Starting things off with the mid-tempo funk of “Puerto Rican Jukebox,” and then following that with the Middle-Eastern nuances of “Her Past Are The Trees,” Panther establish a willingness to go anywhere and do anything. They introduce some odd mathematical progressive twists with “Decision, Decision,” “Worn Moments” and “Beautiful Condo,” get laid back with “On The Lam” and go into straight-up disjointed and percussive with the title track. “These Two Trees” offers what could easily be an interpretation of fusion-era Miles Davis. (It’s opening reminds me of conga track, “Mtume,” from the amazing, Get Up With It.)
Despite their propensity for subtle complexity, “Violence, Diamonds,” cello-heavy, “Take Yr Cane," instrumental, “Total Sexy Church” and “What You Hear” offer a more straight-ahead tonality, high-tempo, heavy thumb bass lines and rhythm guitar. But, even in these instances, layers still exist and there really aren’t any monotonous moments.
The song, “Glamorous War,” refuses to leave my head. Set up like a psychedelic “Benny & The Jets,” there’s a section that transitions into waves of organ music, juxtaposed with cello strings and vocal harmonies. For me, it’s the album’s winner.
Rating: 7.5 out of 10
”If you grew up with white boys who only look at black and Puerto Rican porno/’Cuz they want somethin’ that their Dad don’t got/Then you know where you’re at…”
I wish it were easy for me to say “this album rules” because I’ve honestly been rewriting the same first paragraph for days regarding this album. I’m so desperate to get away from it that I was tempted to just paraphrase someone else’s review and wipe my hands clean of it, Pontious Pilate in the house, and just let the music-buying, burning and downloading public decide for themselves. I need to listen to something else! Alopecia, new album by Oakland-based trio, WHY? is, to be quite honest, one of the most frustrating things I’ve heard in recent memory because, and a large chunk of the alt-flavored population will disagree with me, it’s so…fucking…un…even.

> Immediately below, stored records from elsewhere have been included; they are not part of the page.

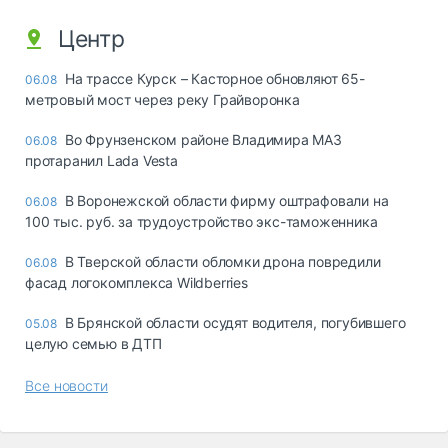
Центр
На трассе Курск – Касторное обновляют 65-
06.08
метровый мост через реку Грайворонка
Во Фрунзенском районе Владимира МАЗ
06.08
протаранил Lada Vesta
В Воронежской области фирму оштрафовали на
06.08
100 тыс. руб. за трудоустройство экс-таможенника
В Тверской области обломки дрона повредили
06.08
фасад логокомплекса Wildberries
В Брянской области осудят водителя, погубившего
05.08
целую семью в ДТП
Все новости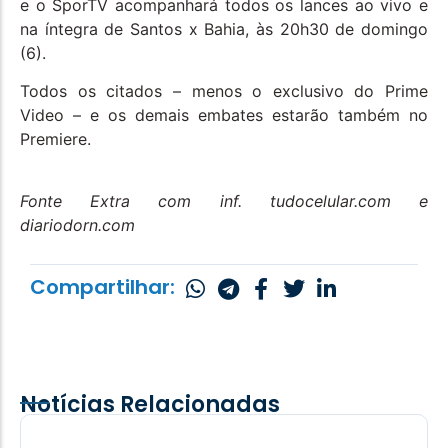
e o SporTV acompanhará todos os lances ao vivo e
na íntegra de Santos x Bahia, às 20h30 de domingo
(6).
Todos os citados – menos o exclusivo do Prime
Video – e os demais embates estarão também no
Premiere.
Fonte Extra com inf. tudocelular.com e
diariodorn.com
Compartilhar:
Notícias Relacionadas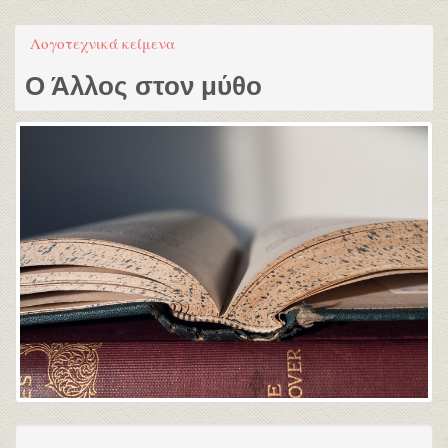
Λογοτεχνικά κείμενα
Ο Άλλος στον μύθο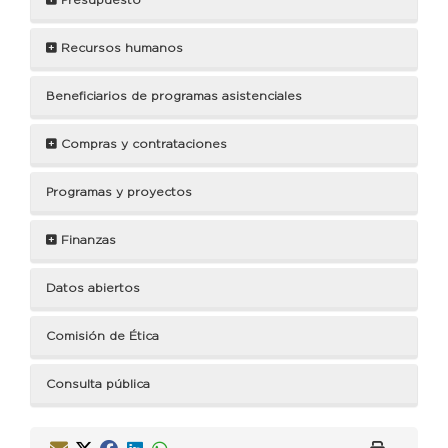
Recursos humanos
Beneficiarios de programas asistenciales
Compras y contrataciones
Programas y proyectos
Finanzas
Datos abiertos
Comisión de Ética
Consulta pública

Follow me now as I take you on a little trip where decisions and ideas exist purely in a collage-like capacity, where sounds are just arbitrarily glued together in an attempt at marrying samples and drum machine beats with waves of xylophone percussion, isolated or cloudy piano swirls and heavy-handed bass thumps. A place where hip-hop exists as a primary outlet for a bunch of guys that probably shouldn’t attempt it and then folds under the weight of whiny pop tracks that might keep the Alternative Press crowd appeased. And, while we’re on the road, let your ears feast on an all-out smorgasbord of nonsensical prose laced with a somewhat passionate tonality that suggests introspection, insight and consideration. And then, we’ll bust out the marshmallows and have an over-the-fire discourse in regard to Alopecia’s brilliant ambiguity and possible depth-charged level impact.
I’m probably being unfair because Alopecia, for the most part, is really well done and consistently interesting from a musical standpoint. “Good Friday,” being one of the few instances where vocalist, Yoni Wolf’s, flat, indifferent and cryptic lyrics actually work, is a nonsensical but atmospheric piece of XXX folk-hop. Its aimless and seemingly dissatisfied delivery is sort of in the vein of Beck’s “Loser,” but its inaccessibility makes it seem a little more genuine. “Song Of The Sad Assassin,” with its very strong bass and kick-beat intro, switches into a somewhat pretty and rhythmic piano/beat piece. “Gnashville” is multi-layered and lonely, powered by distant whistles and echoed percussion. “Brook & Waxing” and “A Sky For Shoeing Horses Under” both heavily utilize those swirling notes I touched on before, the former happening during the song’s sped up outro and the latter occurring throughout the entire track with a xylophone. It does have a collaged structure as elements are haphazardly pasted throughout songs, but in a way that seems deliberate. Because of this, Alopecia benefits from headphones.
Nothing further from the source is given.